2023 M11 24
C'est devenu si commun qu'il paraît presque inutile de le préciser, mais les artistes n'ont pas toujours cherché à accompagner la sortie de leur EP par un ou deux remixes. Pour comprendre l'origine de ce phénomène, il faut même remonter à 1976. À l'époque, Salsoul Records souhaite publier la huitième référence de son catalogue. Mieux, le label new-yorkais, créé deux ans plus tôt dans l’idée de produire des tubes à même d’augmenter la température en boîte de nuit, souhaite confier ce single aux DJs avant de le mettre à disposition du grand public.
ll faut dire que le succès du disco permet alors toutes les folies, et que Double Exposure est probablement la formation la plus prometteuse en termes de ventes. La mieux placée, en tout cas, pour prolonger le succès du groupe phare de la maison de disques, Salsoul Orchestra.

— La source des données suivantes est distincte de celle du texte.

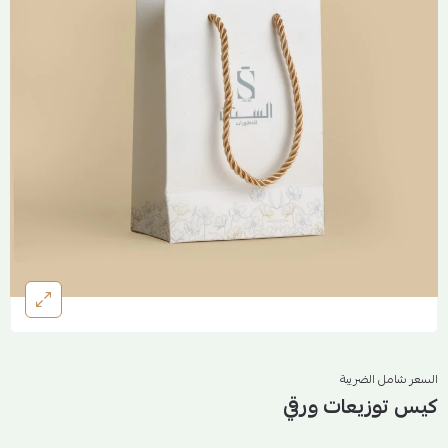
السعر شامل الضريبة
كيس توزيعات ورقي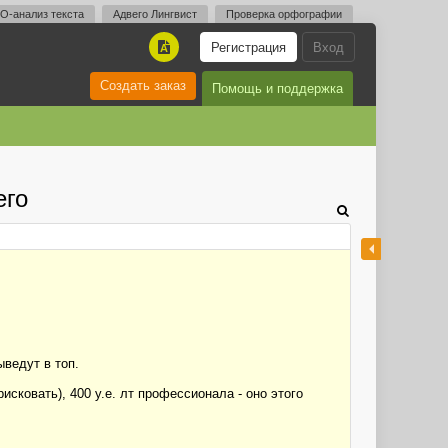
O-анализ текста
Адвего Лингвист
Проверка орфографии
Регистрация
Вход
A
Создать заказ
Помощь и поддержка
его
ыведут в топ.
исковать), 400 у.е. лт профессионала - оно этого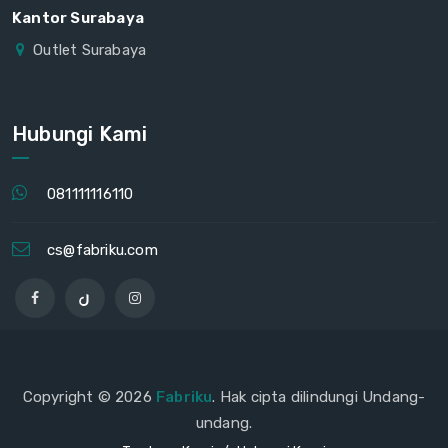
Kantor Surabaya
Outlet Surabaya
Hubungi Kami
081111116110
cs@fabriku.com
Copyright © 2026
Fabriku
. Hak cipta dilindungi Undang-
undang.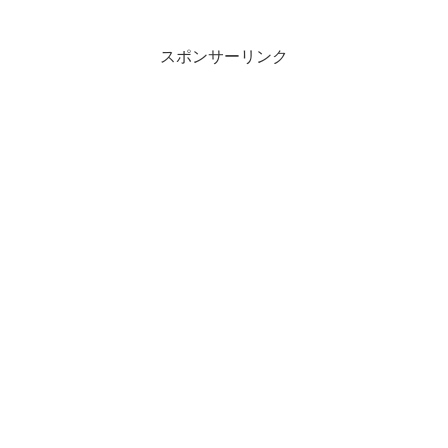
スポンサーリンク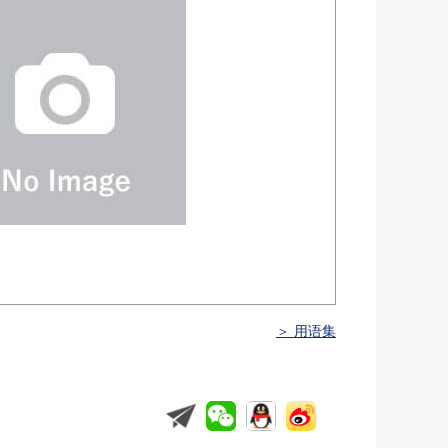
＞ 用语集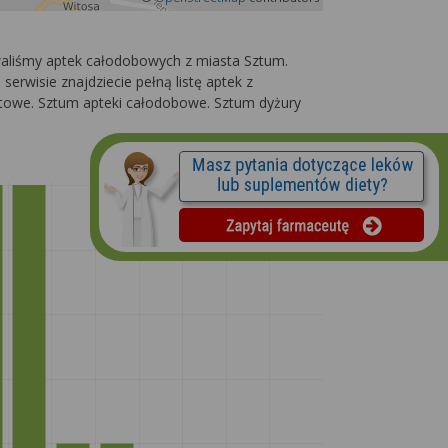
owaliśmy aptek całodobowych z miasta Sztum.
erwisie znajdziecie pełną listę aptek z
netowe. Sztum apteki całodobowe. Sztum dyżury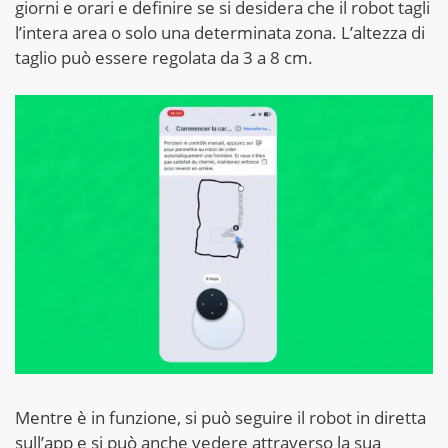
giorni e orari e definire se si desidera che il robot tagli
l’intera area o solo una determinata zona. L’altezza di
taglio può essere regolata da 3 a 8 cm.
Mentre è in funzione, si può seguire il robot in diretta
sull’app e si può anche vedere attraverso la sua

Conscient de l'impact toujours plus grand des DJ's sur les ventes, Ken Cayre, directeur de Salsoul Records, souhaite donc innover : plutôt que de simplement produire l'album de Double Exposure (« Ten Percent »), l'Américain a la bonne idée de promouvoir le disque à l'aide d'un maxi 45-tours du même nom. Ne lui manque plus qu'à trouver quelqu'un pour assurer le remix de la chanson-titre, un musicien suffisamment rodé à l'exercice pour faire de cette nouvelle production un succès national. Ce sera le DJ Walter Gibbons qui, à défaut d'avoir des talents de producteur, séduit grâce à « ses talents d'innovateur, sa ponctualité et son sérieux ».

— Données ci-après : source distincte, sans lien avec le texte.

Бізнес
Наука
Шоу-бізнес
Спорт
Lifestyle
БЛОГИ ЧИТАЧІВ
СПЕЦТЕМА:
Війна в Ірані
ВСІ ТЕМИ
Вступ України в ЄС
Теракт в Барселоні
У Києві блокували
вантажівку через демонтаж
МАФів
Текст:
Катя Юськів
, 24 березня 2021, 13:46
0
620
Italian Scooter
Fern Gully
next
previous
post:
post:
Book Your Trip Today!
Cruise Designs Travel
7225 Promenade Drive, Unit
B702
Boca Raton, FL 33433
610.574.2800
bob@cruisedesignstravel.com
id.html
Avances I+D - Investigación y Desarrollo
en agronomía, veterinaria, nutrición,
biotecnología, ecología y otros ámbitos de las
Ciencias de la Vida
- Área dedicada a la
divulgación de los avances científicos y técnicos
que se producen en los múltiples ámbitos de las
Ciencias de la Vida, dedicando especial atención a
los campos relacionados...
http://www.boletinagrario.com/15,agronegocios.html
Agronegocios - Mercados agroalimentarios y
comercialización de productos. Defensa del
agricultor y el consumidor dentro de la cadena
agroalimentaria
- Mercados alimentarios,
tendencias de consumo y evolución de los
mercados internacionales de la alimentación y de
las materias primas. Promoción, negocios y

Pour sa technique également, tant celle-ci semble alors particulière, et consiste à prendre deux disques et à les travailler dans les deux sens afin de prolonger les breaks de batterie, et donc le rythme de la mélodie. Paraîtrait même que cela impressionnait les DJ's de l'époque, même si un gars comme Kool Herc faisait déjà peu ou prou la même chose.
Pour tester le remix de Ten Percent, passée de quatre minutes à près de dix minutes en « forme de montagnes russes », Walter Gibbons choisit logiquement un club où il a ses habitudes en tant que DJ, le Galaxy 21, situé dans le quartier de Chelsea à Manhattan. « Ça sonnait tellement nouveau, avec tout un tas d'allers-retours. On avait l'impression que ça n'allait jamais s'arrêter. La piste de danse a fini par exploser », raconte un témoin dans Love Saves the Day: A History of American Dance Music Culture, 1970-1979, tandis que le New York Times, en 2005, parle de Ten Percent comme du morceau qui annonce « l'essor des remixeurs » et des DJ's.

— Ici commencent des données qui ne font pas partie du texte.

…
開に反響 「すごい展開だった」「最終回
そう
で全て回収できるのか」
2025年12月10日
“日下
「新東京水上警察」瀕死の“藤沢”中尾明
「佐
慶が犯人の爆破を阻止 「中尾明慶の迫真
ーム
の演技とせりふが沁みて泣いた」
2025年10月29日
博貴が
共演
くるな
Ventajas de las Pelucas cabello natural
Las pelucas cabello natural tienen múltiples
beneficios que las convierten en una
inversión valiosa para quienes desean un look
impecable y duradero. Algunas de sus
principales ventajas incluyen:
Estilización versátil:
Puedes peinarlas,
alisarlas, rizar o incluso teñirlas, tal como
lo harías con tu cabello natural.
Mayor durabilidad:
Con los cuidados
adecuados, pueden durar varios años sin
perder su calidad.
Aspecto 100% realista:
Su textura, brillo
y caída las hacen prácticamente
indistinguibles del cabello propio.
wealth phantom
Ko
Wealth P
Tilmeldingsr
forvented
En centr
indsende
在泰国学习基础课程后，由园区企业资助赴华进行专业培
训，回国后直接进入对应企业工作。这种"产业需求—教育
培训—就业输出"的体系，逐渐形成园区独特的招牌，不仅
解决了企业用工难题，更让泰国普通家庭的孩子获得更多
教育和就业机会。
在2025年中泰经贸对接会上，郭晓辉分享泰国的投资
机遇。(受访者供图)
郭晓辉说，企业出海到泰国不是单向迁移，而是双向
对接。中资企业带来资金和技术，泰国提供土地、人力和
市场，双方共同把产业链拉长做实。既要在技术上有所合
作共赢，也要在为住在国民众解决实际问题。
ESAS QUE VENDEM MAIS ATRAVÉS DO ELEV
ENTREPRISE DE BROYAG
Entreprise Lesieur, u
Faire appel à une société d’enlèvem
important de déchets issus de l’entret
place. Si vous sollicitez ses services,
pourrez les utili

Seule certitude : Ten Percent est le premier maxi 45-tours à avoir été commercialisé, et est probablement le morceau qui a posé les fondations du remix disco tel qu'on le connaît aujourd'hui, celui qui a contribué à propulser ce genre musical pailleté vers le sommet des charts. Malheureusement, comme tant d'autres pionniers, et malgré une honorable 54ème position au Billboard Hot 100, Walter Gibbons fait aujourd'hui partie des oubliés de la grande histoire.